In this section, these definitions will be reviewed and placed into context. Examples from the field of cardiovascular disease will be used because of the author’s specific experience in this field, although the concepts are applicable to all areas of human and veterinary medicine. The chapter does not go into detail about the validation process, which is covered in other sections. However, it is worth noting that the process of validation requires the specific and interdependent steps of analytical validation, qualification using an evidentiary assessment, and utilization (Figure 1).² These steps are specific to each condition of use for the biomarker.

Figure 1.

Steps in the evaluation framework for biomarkers. Adapted from: Institute of Medicine. Evaluation of biomarkers and surrogate endpoints in chronic disease. Summary. Washington, D.C.: National Academies Press, 2010.

Biomarkers, clinical outcome assessments, and endpoints

The basic definition of a biomarker is deceptively simple: “A defined characteristic that is measured as an indicator of normal biological processes, pathogenic processes or responses to an exposure or intervention.”³ This broad definition encompasses therapeutic interventions and can be derived from molecular, histologic, radiographic, or physiologic characteristics. For the sake of clarity, biomarkers should be distinct from direct measures of how a person feels, functions, or survives—a category of measure known as a clinical outcome assessment (COA). This difference between biomarkers and COAs is important, because COAs measure outcomes that are directly important to the patients and can be used to meet standards for regulatory approval of therapeutics, whereas biomarkers serve a variety of purposes, one of which is to link a measurement to a prediction of COAs. Only when a biomarker is validated can it serve as the primary basis for regulatory approval for marketing, except in circumstances where no effective therapy is available. In such situations, the biomarker may be used to support approval under one of several accelerated approval pathways⁴ as deemed appropriate by FDA reviewers.
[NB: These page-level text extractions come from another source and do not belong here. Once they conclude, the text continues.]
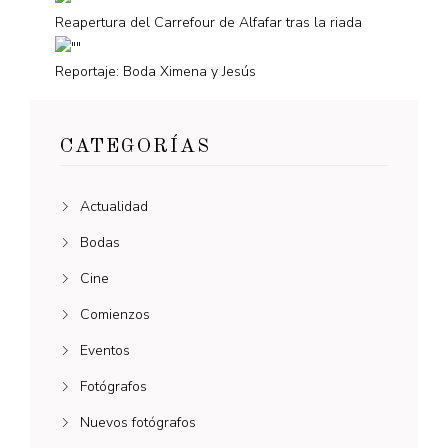
Reapertura del Carrefour de Alfafar tras la riada
Reportaje: Boda Ximena y Jesús
CATEGORÍAS
Actualidad
Bodas
Cine
Comienzos
Eventos
Fotógrafos
Nuevos fotógrafos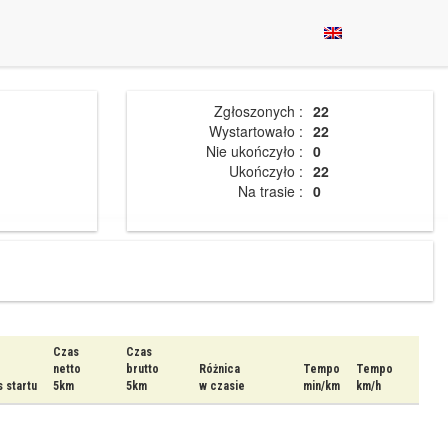
Zgłoszonych :
22
Wystartowało :
22
Nie ukończyło :
0
Ukończyło :
22
Na trasie :
0
Czas
Czas
netto
brutto
Różnica
Tempo
Tempo
 startu
5km
5km
w czasie
min/km
km/h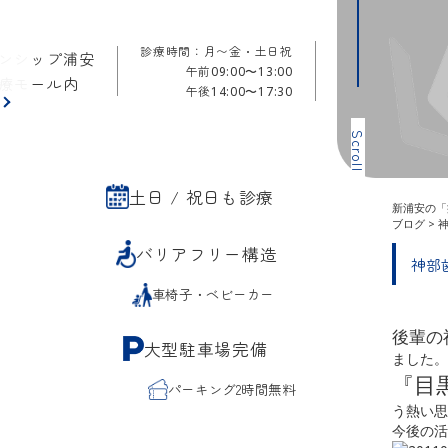
診療時間：月〜金・土日祝
ンシップ浦安
午前
09:00〜13:00
療モール内
午後
14:00〜17:30
ら
Scroll
土日 / 祝日も診療
新浦安の「
ブログ
>
バリアフリー構造
神部
車椅子・ベビーカー
後輩の
大型駐車場完備
ました。
『目
パーキング2時間無料
う熱い思
今後の活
Biomarkers and COAs take on additional complexity—and corresponding need for scientific rigor—when used as endpoints in clinical studies. An endpoint is a precisely defined variable intended to reflect an outcome of interest that is analyzed using statistics to address a particular research question.³ Although a biomarker or COA may be discussed in a more general sense, when either is used as an endpoint, a degree of rigor that includes multiple dimensions is required. What is the precise definition, and what are the steps that will be used to measure the endpoint of interest? When will the measurement(s) occur, and how will multiple measurements in the same individual be handled in the analysis? Thus, the investigation of a biomarker can posit a less specific construct for the general development of scientific and technological concepts, but clinical study endpoints must be precisely defined to yield reliable and reproducible results.

Biomarker definitions

A number of subtypes of biomarkers have been defined according to their putative applications. Importantly, a single biomarker may meet multiple criteria for different uses, but it is important to develop evidence for each definition. Thus, while definitions may overlap, they also have clear distinguishing features that specify particular uses.

Diagnostic biomarkers

A diagnostic biomarker detects or confirms the presence of a disease or condition of interest, or identifies an individual with a subtype of the disease.³ As we move into the era of precision medicine, this type of biomarker will evolve considerably. Such biomarkers may be used not only to identify people with a disease, but to redefine the classification of the disease. For example, the detection of cancer is moving rapidly toward a molecular and imaging-based classification rather than a largely organ-based classification scheme.

Given a diagnostic biomarker that can be measured with sufficient precision and reliability with a delineated context of use, the assessment of that biomarker remains complex. One goal is to define a method for validation that assures that the biomarker can be measured reliably, precisely, and repeatably at a low cost. All too often, assays are not validated, engendering misleading assumptions about the biomarker’s value. The complexity of validation can be seen in the use of troponin, clearly an important biomarker for the diagnosis of acute myocardial infarction. The operating characteristics of the many assays for troponin vary considerably, especially at the lower limit threshold, where misclassification can lead to a major difference in medical care. Furthermore, while the advent of high-sensitivity troponin assays has opened many avenues for sophisticated diagnosis of small episodes of myocardial necrosis, it has created further confusion in the field. When small elevations of troponin occur at previously undetectable levels, the clinical consequences are unclear. We can expect that as measurement methods continue to improve, the understanding of the value of individual diagnostic biomarkers will likewise evolve.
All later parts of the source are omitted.